• **Task goal**
All pictures are to be omitted while the lines starting at the line with "将关怀真正落到实处，桃花姬特邀专业中医现场" and ending at the line with "Ostatnie posty" in the material below are retyped exactly, both ends included.

----------

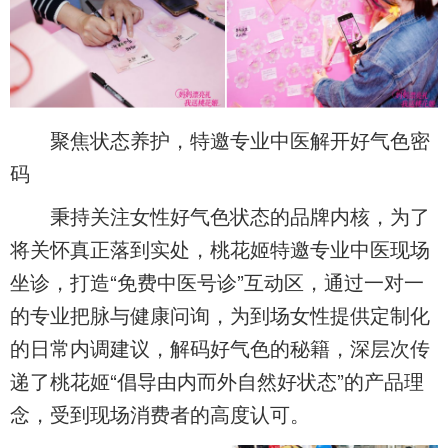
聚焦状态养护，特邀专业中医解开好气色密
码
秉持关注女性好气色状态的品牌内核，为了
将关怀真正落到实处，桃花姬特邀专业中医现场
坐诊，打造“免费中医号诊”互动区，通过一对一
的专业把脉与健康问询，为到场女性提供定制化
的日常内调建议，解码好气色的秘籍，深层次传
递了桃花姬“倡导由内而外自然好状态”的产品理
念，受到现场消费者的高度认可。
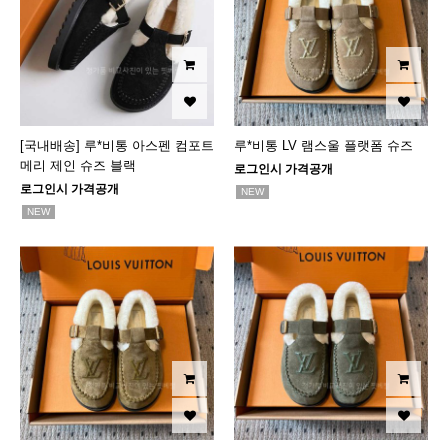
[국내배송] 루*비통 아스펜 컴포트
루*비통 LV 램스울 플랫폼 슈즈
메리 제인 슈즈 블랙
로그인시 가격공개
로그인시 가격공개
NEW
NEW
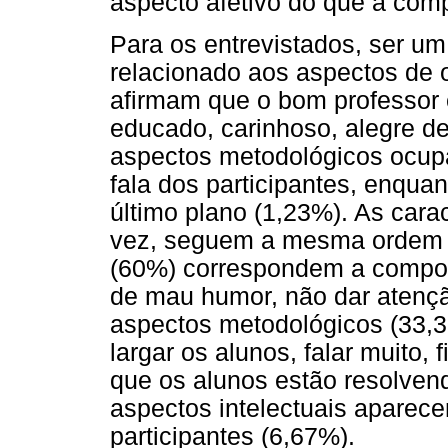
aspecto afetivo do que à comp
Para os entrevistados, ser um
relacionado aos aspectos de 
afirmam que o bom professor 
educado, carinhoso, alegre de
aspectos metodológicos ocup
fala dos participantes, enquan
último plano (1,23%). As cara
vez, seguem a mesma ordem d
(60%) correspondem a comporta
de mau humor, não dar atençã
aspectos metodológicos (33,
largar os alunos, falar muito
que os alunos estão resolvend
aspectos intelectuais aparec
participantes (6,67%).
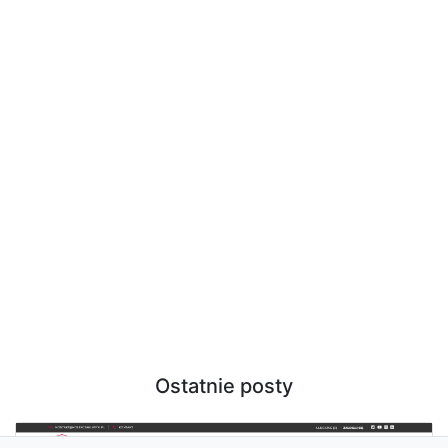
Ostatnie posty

----------

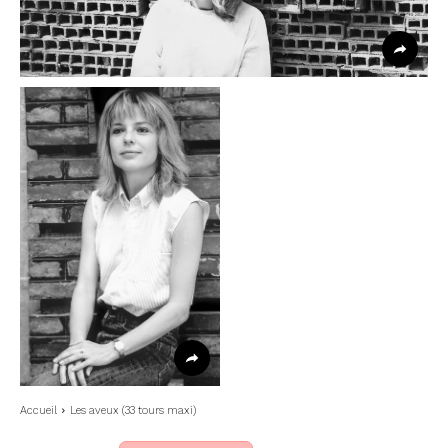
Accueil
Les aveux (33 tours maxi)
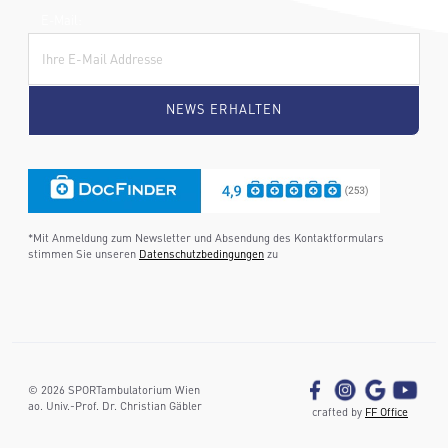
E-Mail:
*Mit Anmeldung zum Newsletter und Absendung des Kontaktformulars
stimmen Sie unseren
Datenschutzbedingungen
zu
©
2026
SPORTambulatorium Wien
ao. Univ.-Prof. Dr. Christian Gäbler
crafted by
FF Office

----------

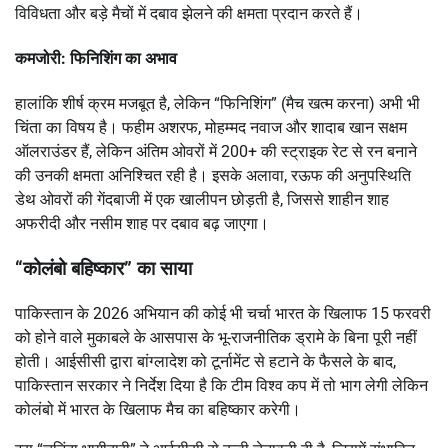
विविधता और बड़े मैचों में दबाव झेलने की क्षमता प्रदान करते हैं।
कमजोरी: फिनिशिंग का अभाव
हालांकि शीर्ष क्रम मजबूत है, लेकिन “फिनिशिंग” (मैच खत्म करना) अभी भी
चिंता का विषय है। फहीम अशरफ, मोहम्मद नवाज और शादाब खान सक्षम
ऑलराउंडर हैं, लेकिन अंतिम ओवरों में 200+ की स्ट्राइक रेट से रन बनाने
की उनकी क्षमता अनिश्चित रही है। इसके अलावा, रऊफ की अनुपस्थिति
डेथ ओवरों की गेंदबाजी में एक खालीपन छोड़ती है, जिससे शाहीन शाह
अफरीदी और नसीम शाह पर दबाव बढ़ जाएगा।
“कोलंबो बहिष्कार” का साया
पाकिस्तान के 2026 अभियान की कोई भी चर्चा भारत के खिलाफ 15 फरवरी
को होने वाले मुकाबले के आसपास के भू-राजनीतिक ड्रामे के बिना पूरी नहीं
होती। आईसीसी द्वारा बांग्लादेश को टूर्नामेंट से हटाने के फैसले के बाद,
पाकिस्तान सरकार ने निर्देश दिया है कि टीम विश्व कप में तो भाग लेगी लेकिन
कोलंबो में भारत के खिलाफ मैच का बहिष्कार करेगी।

----------

• **Task result**
将关怀真正落到实处，桃花姬特邀专业中医现场
坐诊，打造“免费中医号诊”互动区，通过一对一
的专业把脉与健康问询，为到场女性提供定制化
的日常内调建议，解码好气色的秘籍，深层次传
递了桃花姬“倡导由内而外自然好状态”的产品理
念，受到现场消费者的高度认可。
[국내배송] 루*비통 아스펜 컴포트
루*비통 LV 램스울 플랫폼 슈즈
메리 제인 슈즈 블랙
로그인시 가격공개
로그인시 가격공개
NEW
NEW
aspecto afetivo do que à comp
Para os entrevistados, ser um
relacionado aos aspectos de 
afirmam que o bom professor 
educado, carinhoso, alegre de
aspectos metodológicos ocup
fala dos participantes, enquan
último plano (1,23%). As cara
vez, seguem a mesma ordem d
(60%) correspondem a comporta
de mau humor, não dar atençã
aspectos metodológicos (33,
largar os alunos, falar muito
que os alunos estão resolvend
aspectos intelectuais aparec
participantes (6,67%).
Ostatnie posty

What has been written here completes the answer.